Le plus drôle dans tout cela est que, encore une fois, la chose n’est pas nouvelle. Le tout premier projet d’une science économique date du XVIIIème siècle, avec les physiocrates. La grande idée de ces messieurs est que, contrairement au colbertisme industriel qui travaillait à la grandeur du roi de France, la richesse de la France était celle de tous ses habitants et non seulement celle de l’État. Des ouvrages comme l’Essai sur la nature du commerce en général de Richard Cantillon (1775) mettent l’accent sur l’agriculture comme seule activité productive, donnant une surimportance à la terre et ses capacités de multiplier les graines. Le travail de la terre est surévalué pour justifier la position des nobles oisifs, grands propriétaires terriens, aux dépens de ceux qui travaillent la terre dont la contribution est minimisée; un peu comme aujourd’hui, le rôle du capital est surévalué pour justifier le salaire inéquitable du travailleur. Les « lois économiques » semblent ainsi reprendre à leur compte les inégalités du fait de l’organisation politique de la société et les proclament indépendantes et donc inévitables, entre ajustements structurels forcés et crises économiques mortifères, alors que la main invisible se contente de disparaître de la circulation lors qu’on en a le plus besoin.
Abusée et galvaudée, l’expression – qui n’apparaît qu’une fois chez Adam Smith – faisait pourtant référence, chez le père de l’économie classique – qui s’est d’abord et avant tout vu en professeur de philosophie morale – aux conséquences inattendues de nos actions égoïstes. La main invisible est celle de l’individu qui en s’occupant de faire fructifier ses affaires fait, indirectement, avancer la société à laquelle il appartient. Elle fait référence aux externalités, positives ou négatives, de l’activité humaine (économique) et non à une harmonisation automatique du fait des échanges. C’est, par exemple – comme en faisait la blague, mon ancien et excellent professeur d’économie, Jacques Le Cacheux, lorsque entre deux tableaux de grands maîtres utilisés avec brio pour contextualiser des concepts, il le signalait, en passant – l’externalité positive des études avancées que constitue le plaisir que l’on a à converser avec des gens cultivés.

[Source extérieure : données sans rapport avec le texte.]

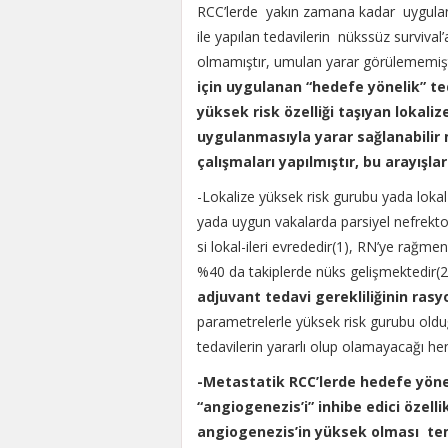
RCC’lerde yakın zamana kadar uygulan
ile yapılan tedavilerin nükssüz survival
olmamıştır, umulan yarar görülememiş
için uygulanan “hedefe yönelik” te
yüksek risk özelliği taşıyan lokaliz
uygulanmasıyla yarar sağlanabilir
çalışmaları yapılmıştır, bu arayış
-Lokalize yüksek risk gurubu yada lokal 
yada uygun vakalarda parsiyel nefrektom
si lokal-ileri evrededir(1), RN’ye rağme
%40 da takiplerde nüks gelişmektedir(2
adjuvant tedavi gerekliliğinin ras
parametrelerle yüksek risk gurubu oldu
tedavilerin yararlı olup olamayacağı h
-Metastatik RCC’lerde hedefe yönel
“angiogenezis’i” inhibe edici özellik
angiogenezis’in yüksek olması teme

La révolution marginaliste de 1870-1871 a possiblement joué un rôle dans ce travestissement affreux de la main invisible travailleuse et austère des « gens du commun » d’Adam Smith – dont la valeur du travail sera systématisée par David Ricardo puis repris par Karl Marx – en main invisible du marché appelé, sans mécanisme aucun, à s’ajuster lui-même. Dans La Grande Transformation (1944), Karl Polyani rappelle le caractère purement utopique d’une telle proposition.
Une telle institution [le marché autorégulateur] ne pouvait exister de façon suivie sans anéantir la substance humaine et naturelle de la société, sans détruire l’homme et transformer son milieu en désert.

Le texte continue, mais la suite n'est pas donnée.